What the task asks: Filter the listing below, keeping only the lines with the word "جایگزین".

Input material:
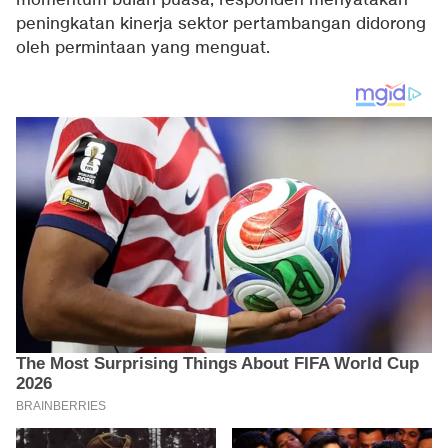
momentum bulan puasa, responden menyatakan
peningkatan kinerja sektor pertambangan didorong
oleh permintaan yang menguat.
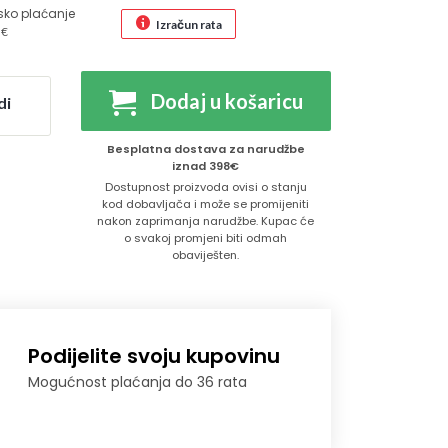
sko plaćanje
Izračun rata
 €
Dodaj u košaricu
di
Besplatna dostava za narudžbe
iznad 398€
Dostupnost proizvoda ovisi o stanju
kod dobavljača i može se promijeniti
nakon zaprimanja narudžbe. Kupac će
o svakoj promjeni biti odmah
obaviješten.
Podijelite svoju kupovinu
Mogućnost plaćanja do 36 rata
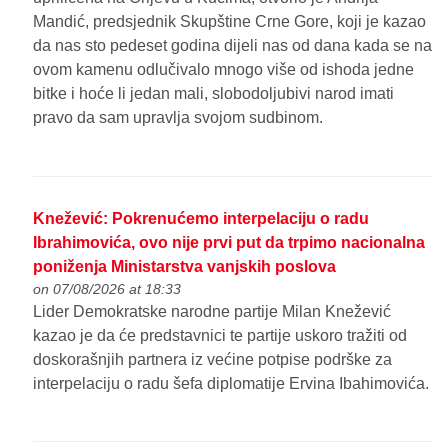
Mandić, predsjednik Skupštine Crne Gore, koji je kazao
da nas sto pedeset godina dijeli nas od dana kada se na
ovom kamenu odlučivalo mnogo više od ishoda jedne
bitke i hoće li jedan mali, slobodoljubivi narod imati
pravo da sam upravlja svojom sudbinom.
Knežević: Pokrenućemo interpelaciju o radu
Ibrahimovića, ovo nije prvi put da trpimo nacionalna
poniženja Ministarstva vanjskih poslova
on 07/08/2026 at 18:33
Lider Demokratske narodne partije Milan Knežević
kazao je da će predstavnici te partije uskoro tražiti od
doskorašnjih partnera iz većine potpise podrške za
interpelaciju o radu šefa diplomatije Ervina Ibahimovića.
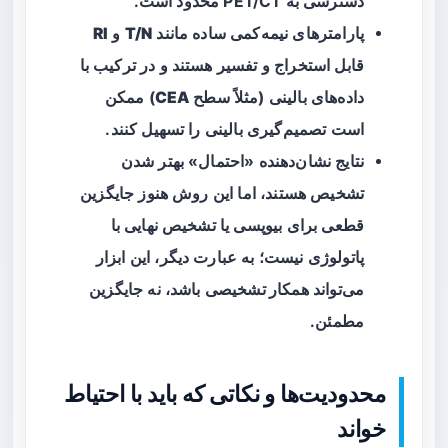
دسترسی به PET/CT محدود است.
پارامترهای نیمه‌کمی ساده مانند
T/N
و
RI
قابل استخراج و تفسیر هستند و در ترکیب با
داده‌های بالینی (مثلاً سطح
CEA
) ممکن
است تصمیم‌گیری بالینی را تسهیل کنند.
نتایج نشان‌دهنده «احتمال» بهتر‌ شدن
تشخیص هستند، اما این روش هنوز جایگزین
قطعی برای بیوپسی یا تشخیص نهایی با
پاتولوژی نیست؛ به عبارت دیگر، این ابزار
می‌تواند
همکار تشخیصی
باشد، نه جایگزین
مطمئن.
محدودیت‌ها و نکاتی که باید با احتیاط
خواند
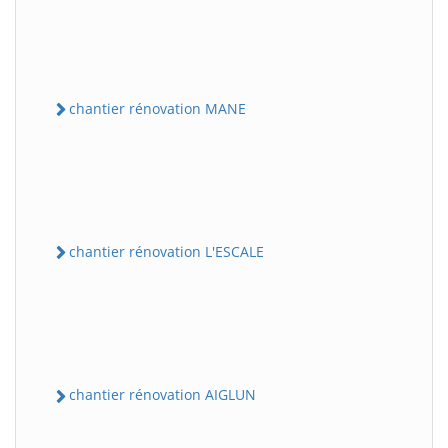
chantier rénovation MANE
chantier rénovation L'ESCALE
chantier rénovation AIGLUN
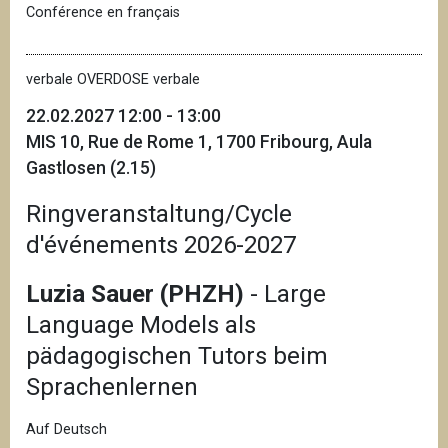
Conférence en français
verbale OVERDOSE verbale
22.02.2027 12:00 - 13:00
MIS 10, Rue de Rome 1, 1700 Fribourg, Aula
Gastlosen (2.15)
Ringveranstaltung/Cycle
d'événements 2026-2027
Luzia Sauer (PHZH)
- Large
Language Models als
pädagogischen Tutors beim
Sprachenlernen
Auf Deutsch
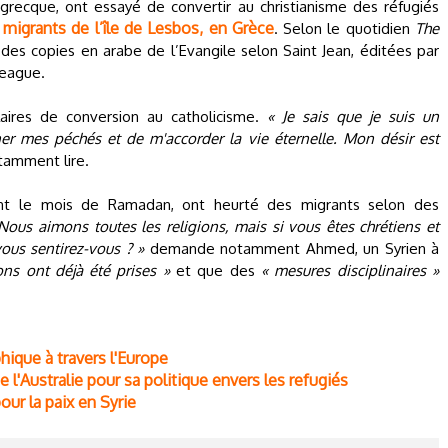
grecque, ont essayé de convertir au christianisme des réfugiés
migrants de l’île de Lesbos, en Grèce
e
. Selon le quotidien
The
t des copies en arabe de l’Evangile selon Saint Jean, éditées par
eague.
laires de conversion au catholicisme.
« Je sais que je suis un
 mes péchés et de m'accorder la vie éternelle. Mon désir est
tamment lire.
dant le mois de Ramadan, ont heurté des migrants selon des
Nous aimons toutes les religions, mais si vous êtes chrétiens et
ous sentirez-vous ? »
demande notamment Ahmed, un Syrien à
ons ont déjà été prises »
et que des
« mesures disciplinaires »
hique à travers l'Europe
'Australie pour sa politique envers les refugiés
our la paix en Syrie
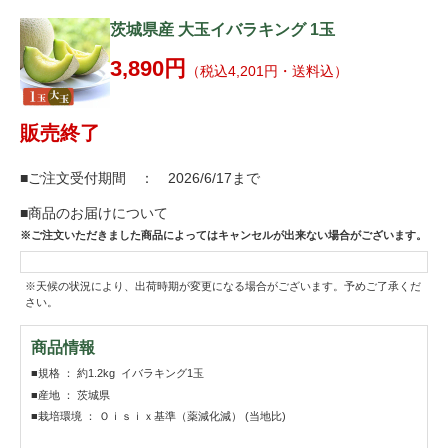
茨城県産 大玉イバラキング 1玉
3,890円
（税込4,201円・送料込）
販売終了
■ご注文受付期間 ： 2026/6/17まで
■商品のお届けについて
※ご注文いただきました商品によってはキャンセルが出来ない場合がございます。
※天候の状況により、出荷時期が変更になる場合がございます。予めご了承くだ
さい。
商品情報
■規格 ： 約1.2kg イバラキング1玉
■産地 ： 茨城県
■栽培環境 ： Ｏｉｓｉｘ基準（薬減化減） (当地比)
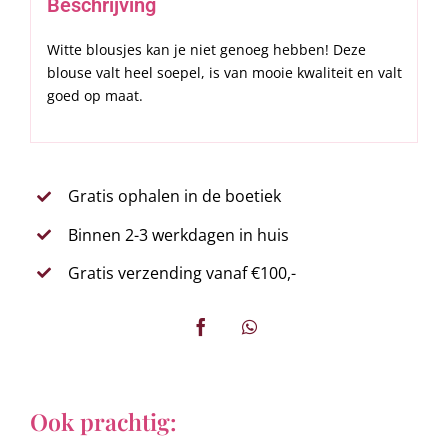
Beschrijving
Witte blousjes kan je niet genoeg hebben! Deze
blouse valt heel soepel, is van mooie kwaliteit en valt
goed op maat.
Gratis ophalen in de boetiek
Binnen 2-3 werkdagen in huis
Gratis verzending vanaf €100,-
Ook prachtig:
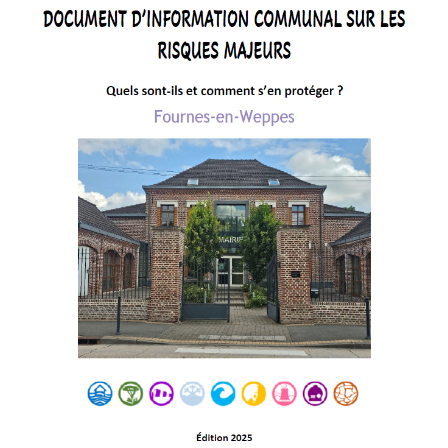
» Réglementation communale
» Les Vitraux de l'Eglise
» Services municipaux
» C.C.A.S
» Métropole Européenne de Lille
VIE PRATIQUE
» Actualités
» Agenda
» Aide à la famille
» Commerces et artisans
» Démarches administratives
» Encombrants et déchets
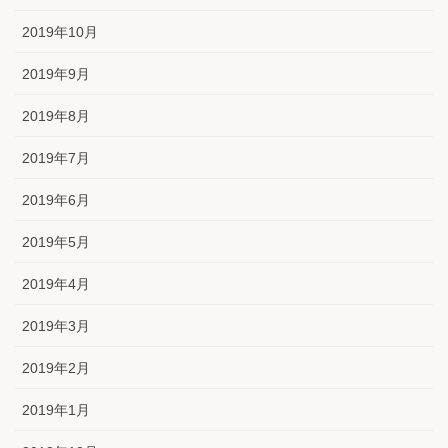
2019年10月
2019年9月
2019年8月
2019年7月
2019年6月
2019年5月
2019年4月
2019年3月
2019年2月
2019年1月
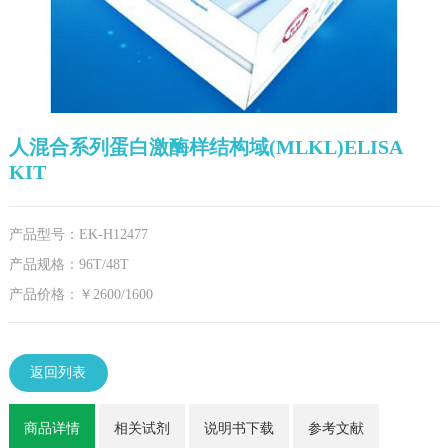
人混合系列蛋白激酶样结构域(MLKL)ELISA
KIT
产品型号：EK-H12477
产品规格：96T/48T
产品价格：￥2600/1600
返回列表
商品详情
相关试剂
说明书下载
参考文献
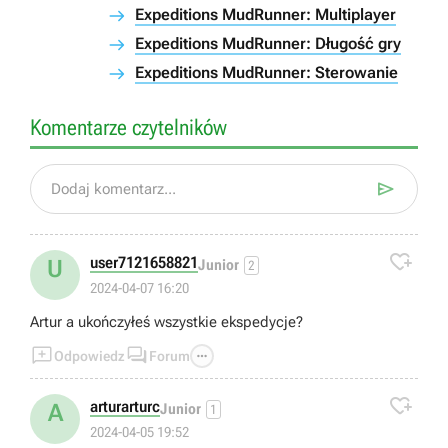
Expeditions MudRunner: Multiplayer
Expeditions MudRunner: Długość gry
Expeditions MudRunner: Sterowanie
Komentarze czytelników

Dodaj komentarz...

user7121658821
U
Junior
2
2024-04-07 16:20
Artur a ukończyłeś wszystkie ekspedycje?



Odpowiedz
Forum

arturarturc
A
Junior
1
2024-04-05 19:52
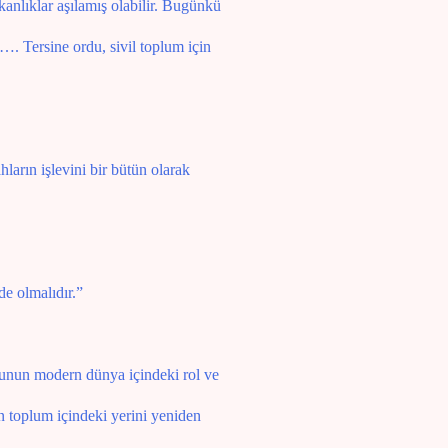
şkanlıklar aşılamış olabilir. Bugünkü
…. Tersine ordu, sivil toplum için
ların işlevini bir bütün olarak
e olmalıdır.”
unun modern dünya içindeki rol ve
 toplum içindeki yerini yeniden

Exercise answer:
تشخیص هستند، اما این روش هنوز جایگزین
باشد، نه جایگزین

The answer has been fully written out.